Investing For Income Hit As Firms Slash Dividends

The impact of coronavirus on company cash flows has seen dividends slashed from investors seeking income.

The strategy gave a reason for many to invest in stock markets for more than a decade as companies rewarded shareholders with dividends.

The coronavirus lockdown has seen revenues and profits wiped out in just a few weeks.

Now, the tide is turning for investors for income as companies act to protect any cash they might have in the bank.

Shareholders with BT are the latest a long line of disappointed investors.

350 companies cancel dividends

More than 350 UK companies have announced dividend cuts or suspended payments since May 1, according to market analysts Helai Miah of The Sharecentre.

More than half are small cap firms, but worryingly 41 are the FTSE 100 heavyweights and 98 from the FTSE 250.

No market sector has escaped unscathed. Besides BT, they include Royal Dutch Shell, HSBC, Lloyds, Barclays, RBS and Standard Chartered as well as airlines, travel firms and housebuilders.

Miah believes the best places to look for income are utilities, pharmaceuticals, food producers and supermarkets, which have all done well during the coronavirus crisis.

“While supermarkets are doing well now, once the lockdown is lifted the issues they faced before such as competition from the German discounters may get even more intense,” said Miah.

Funds may fare better

“Existing income investors will not be comfortable with the current situation, but investing is for the long term, the economy will recover and so will dividend distributions.
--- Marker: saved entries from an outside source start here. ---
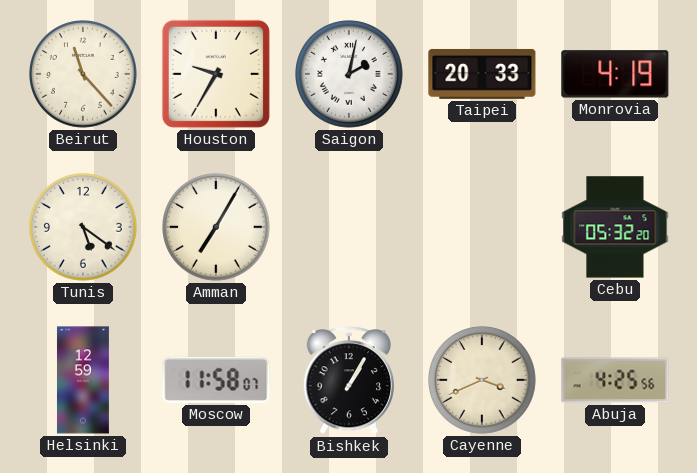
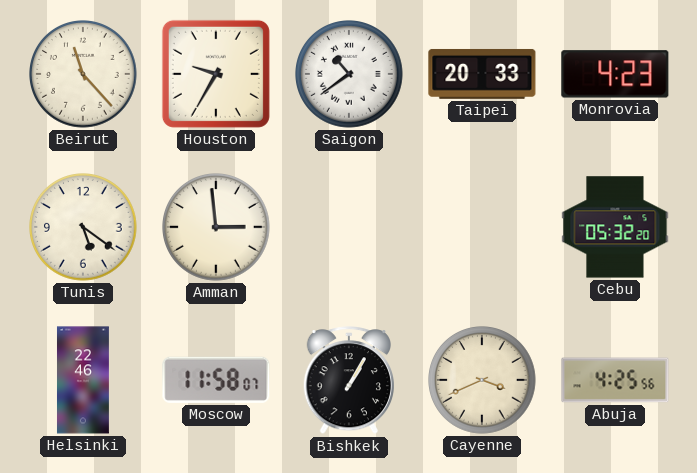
Saigon: 2:02 -> 10:39
Monrovia: 4:19 -> 4:23
Amman: 7:05 -> 2:59
Helsinki: 12:59 -> 22:46
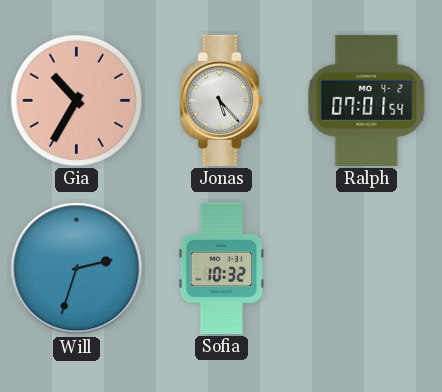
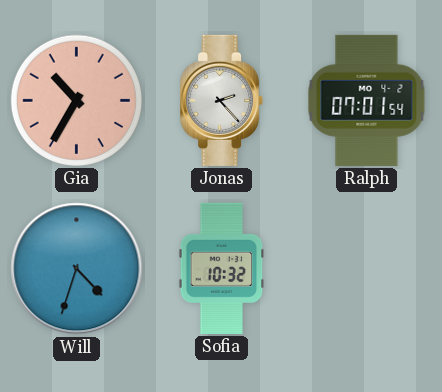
Jonas: 5:23 -> 2:23
Will: 2:33 -> 4:33
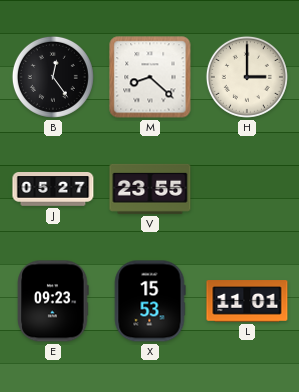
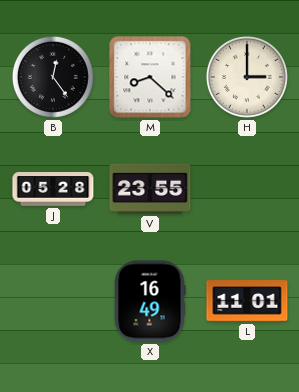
J: 05:27 -> 05:28
E: 09:23 -> none
X: 15:53 -> 16:49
While dividends have been cut, the yields on the market has roughly kept in-line and prices too have fallen back. Therefore, for income investors looking to put money away, now is a good time as any.

“Finally, direct equity investing may not be for everyone and the funds route may be a more appropriate choice. For investors wanting dividend income to be smoothed over time they may want to consider an income focussed investment trust.

“These have unique features which allows them to hold back dividend income from underlying investments in the good times, effectively a buffer, in order to continue paying out in the bad times, which is exactly what some of the investment trusts are doing now.”